_INSTRUCTIONS TO FOLLOW:_
Among these records, which lines include "Meddela"? Copy them out.

_DATA LISTING:_

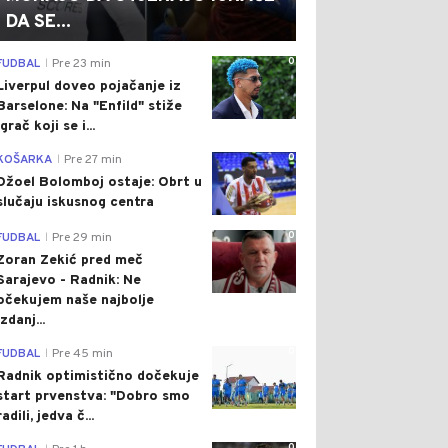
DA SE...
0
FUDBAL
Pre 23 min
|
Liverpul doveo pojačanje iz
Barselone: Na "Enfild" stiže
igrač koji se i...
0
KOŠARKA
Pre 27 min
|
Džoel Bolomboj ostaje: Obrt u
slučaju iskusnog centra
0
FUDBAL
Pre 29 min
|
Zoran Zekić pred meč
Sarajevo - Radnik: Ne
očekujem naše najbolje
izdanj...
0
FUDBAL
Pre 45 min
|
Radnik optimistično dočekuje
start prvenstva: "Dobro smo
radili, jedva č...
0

* * *

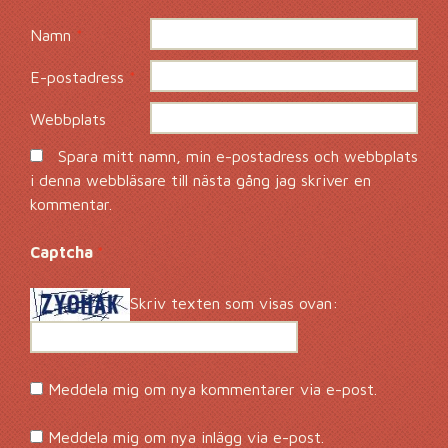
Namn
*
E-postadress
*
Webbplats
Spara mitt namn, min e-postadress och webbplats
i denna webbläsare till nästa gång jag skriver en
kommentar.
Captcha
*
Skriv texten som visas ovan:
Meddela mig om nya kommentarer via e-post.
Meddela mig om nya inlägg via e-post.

_TASK OUTPUT:_
Meddela mig om nya kommentarer via e-post.
Meddela mig om nya inlägg via e-post.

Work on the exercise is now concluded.